Speaker AThat's one of the biggest things that I hear from clients as well.
Speaker ASo when I was just a dog woman, not the trainer that I am now, that was what I thought.
Speaker AWe've just gone so much more backwards with this.
Speaker ABut when I actually stopped and looked at the bigger picture and the full picture.
Speaker ASo I kind of took myself out of that one situation or that one moment or one walk and zoomed out and looked at the bigger picture of progress, where.
Speaker AWhere she was a year ago or six months ago, even what our walks looked like then compared to what they were looking like now.
Speaker AHow she was responding to me, how I was actually responding to her.
Speaker AThat progress was just undeniable.
Speaker ASo I zoomed out on it and said, actually, that one moment doesn't define any.
Speaker AI need to look at the bigger picture here.
Speaker AI. I just wasn't looking at it at the time.
Speaker ASo I was only looking at that one bad situation or day.
Speaker ASo what I want to do is something very different in this episode.
Speaker AI want to talk through what I call the evidence audit.

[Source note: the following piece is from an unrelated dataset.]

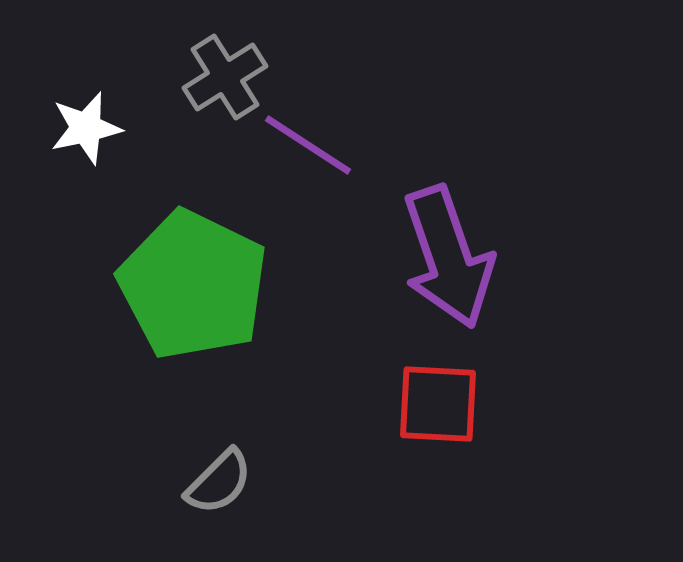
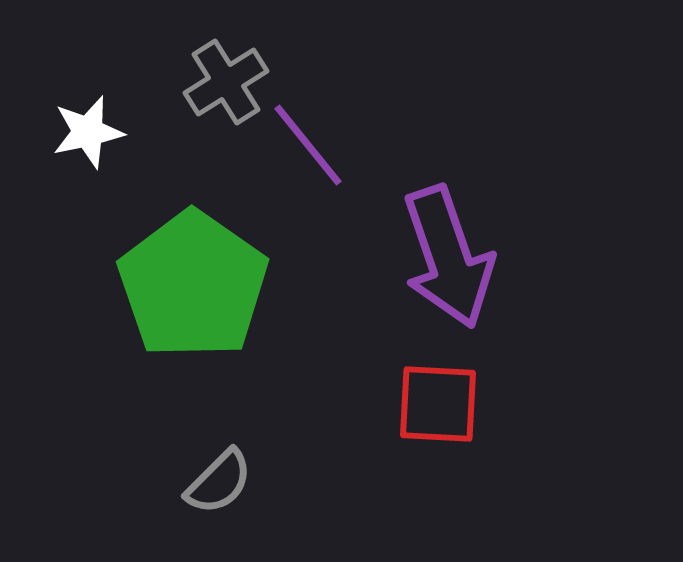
gray cross: moved 1 px right, 5 px down
white star: moved 2 px right, 4 px down
purple line: rotated 18 degrees clockwise
green pentagon: rotated 9 degrees clockwise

Speaker ASo it's not complicated.
Speaker AIt's just a really deliberate, structured way of looking at what's actually there and the proof that you're actually doing better than you think.
Speaker ASo there's five areas that I want to consider, and as I go go through every one, I want, I want you to genuinely pause and think of at least one specific example from your life with your dog and really make it tangible for yourself to build that awareness.
Speaker ASo you could be listening in the car.
Speaker AYou don't have to write it down.
Speaker AIt's not about just kind of like getting a little sense of potential.
Speaker AOh, maybe that was happening then.
Speaker AI want you to have an actual moment in your mind because the specificity is.
Speaker AIs going to be what makes this real.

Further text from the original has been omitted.